The fact that sureties are not insurers knocks out most of these claims. “Bad faith” and “breach of duty of good faith” arise in the context of the defendant having a “special relationship” or “fiduciary duty” to the plaintiff. Sureties have no such duty — especially to their principal. Indeed, the surety’s obligations run only to the obligee, not to the principal. Florida courts have recognized the bond is issued for the benefit of the obligee, not the principal. Shannon R. Ginn Construction Co. v. Reliance Insurance Co., 51 F. Supp. 2d 1347 (S.D. Fla. 1999). Unlike insurance, which is enforceable by the insured, “the surety bond runs solely to the benefit of the obligee.” Chicago Dist. Council of Carpenters Health & Welfare Fund v. Alan Scott Co., 597 F.2d 1103, 1104 (7th Cir. 1979) (citing 74 Am.Jur.2d Suretyship, s 205).

Indemnity agreements similarly do not contain any promises flowing from the surety to the indemnitors. Instead, by their very nature, indemnity contract promises flow one way: From the indemnitors to the surety. Because of this one way street, indemnitors do not have any valid claim for “breach of indemnity agreement” against the surety. Since the surety does not make any promises to the indemnitors (or the principal), then no action for breach of contract arises. As the legendary contract law scholar Arthur Corbin recognized: “Breach of contract is always the non-performance of some duty created by a promise.” Corbin on Contracts § 30.13. Without any duty flowing from the surety to the principal, no right of action for breach of any contract (indemnity agreement, performance or payment bond) arises for the principal against its own surety.

As for the other claims (tortious interference with contract and declaratory judgment), a party cannot tortiously interfere with its own contract. And an action for declaratory judgment does not serve a useful purpose, and is therefore subject to dismissal, when resolution of the surety’s claim, along with the defenses asserted by the indemnitors, would resolve all questions raised by the counterclaim.
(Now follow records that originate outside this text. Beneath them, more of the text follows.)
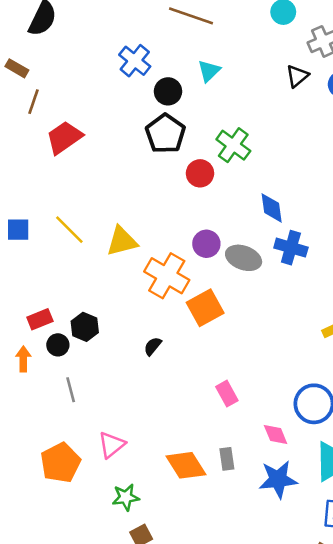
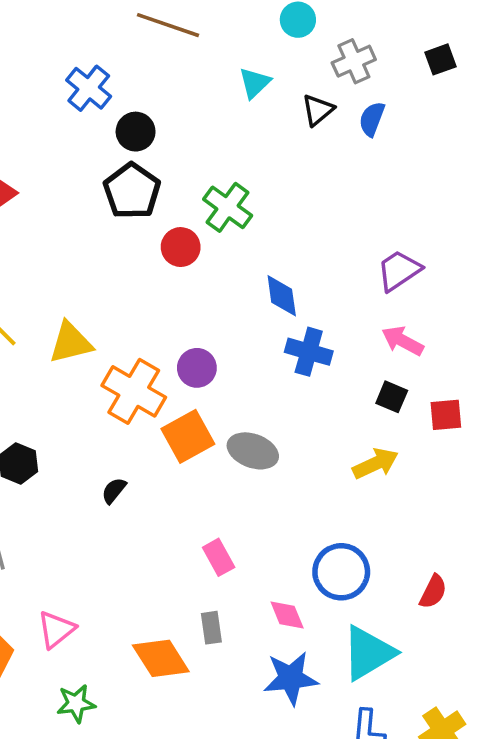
cyan triangle: (209, 71) -> (255, 83), moved
purple circle: (206, 244) -> (197, 368), moved
gray ellipse: (244, 258) -> (253, 451), moved
gray rectangle: (227, 459) -> (211, 628), moved

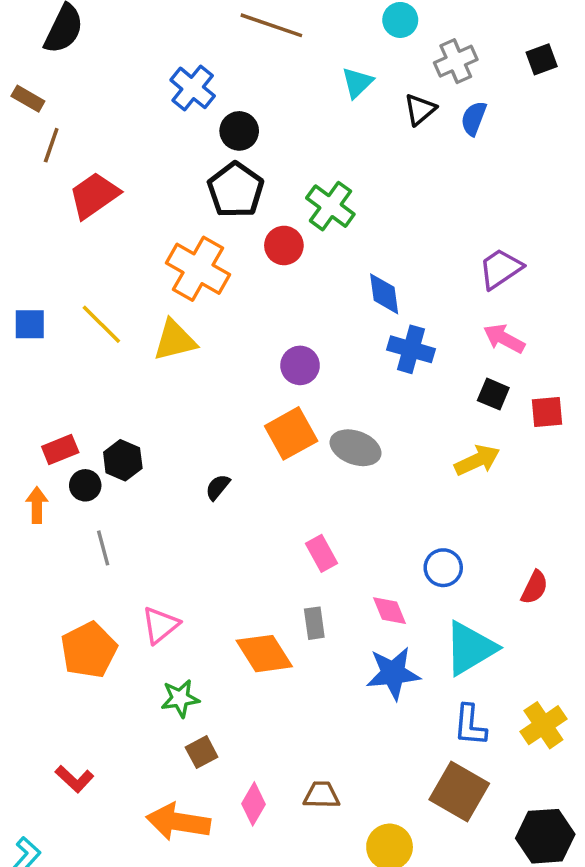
orange cross: (134, 391) -> (198, 269), moved
blue circle: (341, 572) -> (443, 568), size x0.7

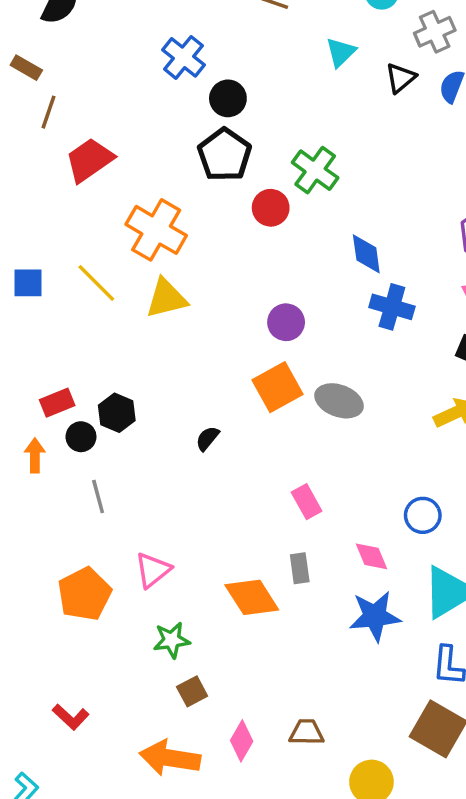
orange cross: (198, 269) -> (156, 230), moved

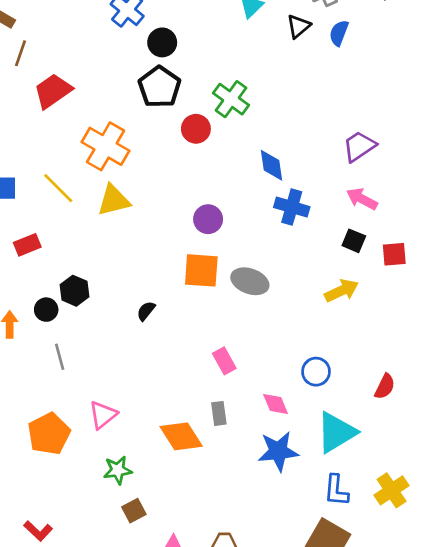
orange square: (277, 387) -> (201, 270), turned 33
red rectangle: (57, 403) -> (27, 245), moved

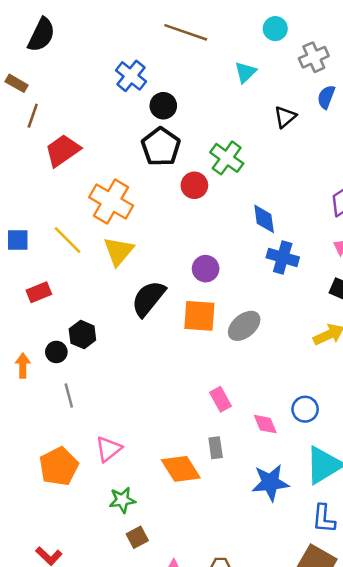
black triangle: (298, 26) -> (285, 117), moved
yellow triangle: (114, 200) -> (119, 251), turned -36
gray ellipse: (250, 281) -> (244, 326), turned -60
black semicircle: (146, 311) -> (148, 298), moved, size x2.0
pink diamond: (276, 404) -> (265, 424), moved

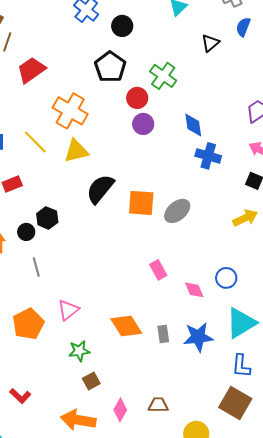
black circle: (163, 106) -> (122, 26), moved
yellow triangle: (119, 251) -> (76, 151), turned 36
purple circle: (206, 269) -> (143, 124), moved
gray rectangle: (216, 448) -> (163, 334), moved

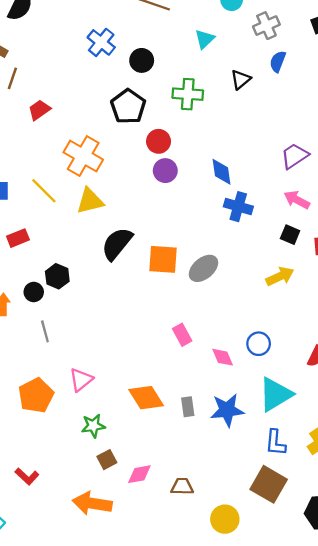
red trapezoid: (31, 70) -> (39, 110), size x0.7
green cross: (163, 76) -> (188, 94), moved, turned -32
pink diamond: (120, 410) -> (139, 474), moved, turned 50

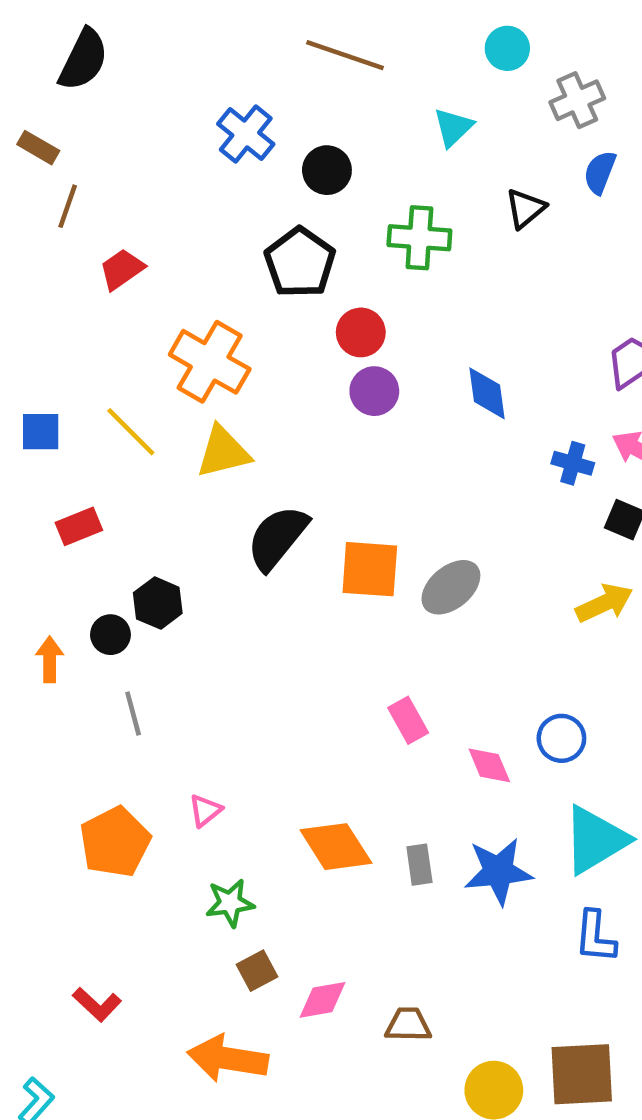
blue cross: (238, 207) -> (573, 463), moved, size x0.7
pink triangle: (81, 380) -> (205, 810), size x0.7
brown square: (269, 484) -> (582, 1074), moved, turned -33

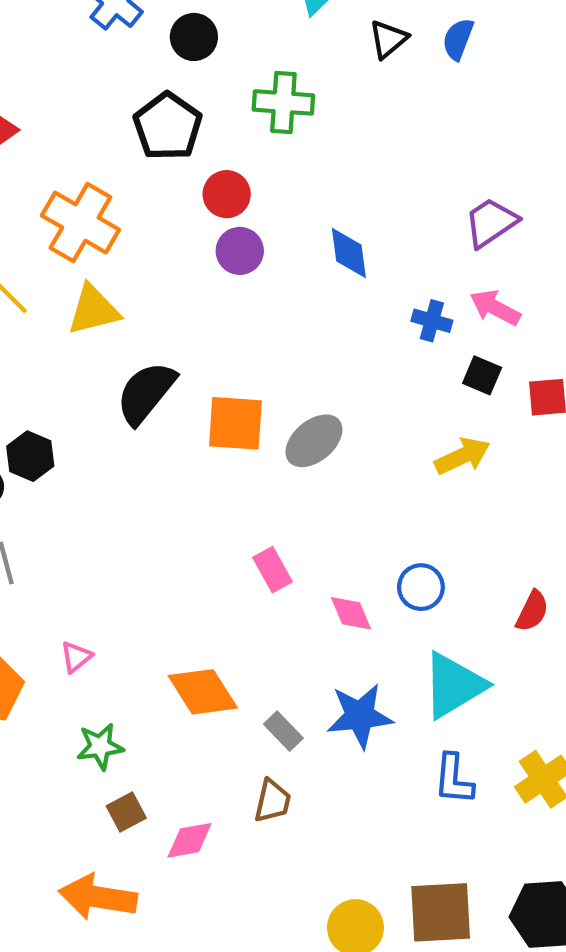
black triangle: (525, 208) -> (388, 39), moved
gray rectangle: (419, 865) -> (283, 731), moved, turned -36
brown trapezoid: (408, 1025) -> (273, 801), moved, turned 102

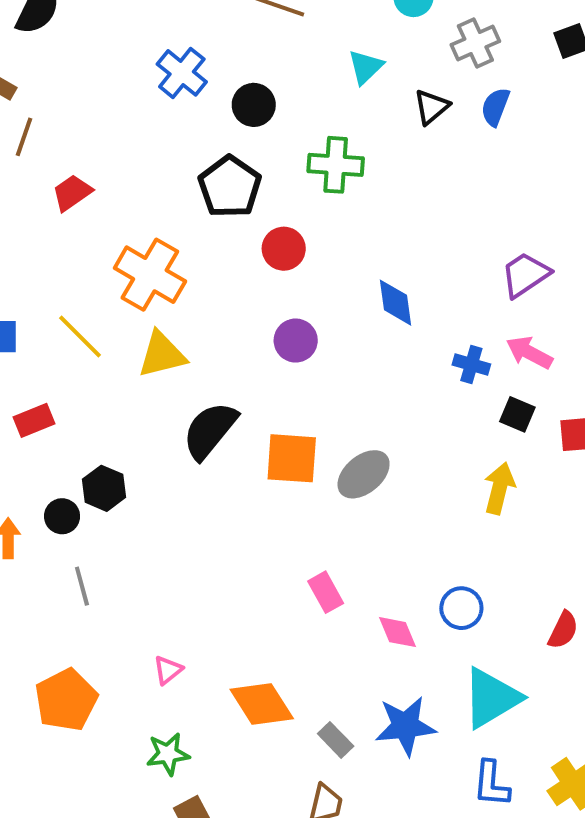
purple circle: (240, 251) -> (296, 341), moved
yellow arrow: (462, 456) -> (499, 488), turned -51
pink triangle: (76, 657) -> (168, 670), moved

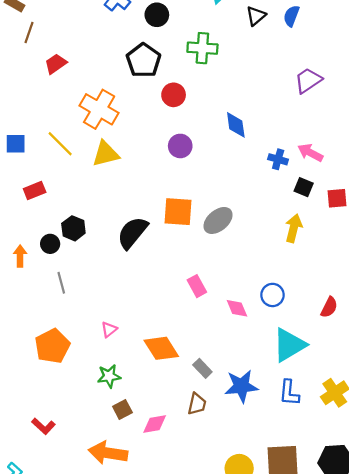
purple trapezoid: (525, 275) -> (308, 80), moved
black semicircle: (210, 430) -> (132, 233), moved
blue star: (405, 726) -> (241, 386), moved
Conclusion: A Principal Does Not Have Any Valid Claims Against its Surety.

Although a principal (and the indemnitors) do not have any viable claims against the surety, such counterclaims will undoubtedly continue to be raised, especially by counsel unfamiliar with the nuances of construction law. The surety’s best strategy is to move early on to dismiss such counterclaims. Such motions should consider educating the Court about the difference between suretyship and insurance.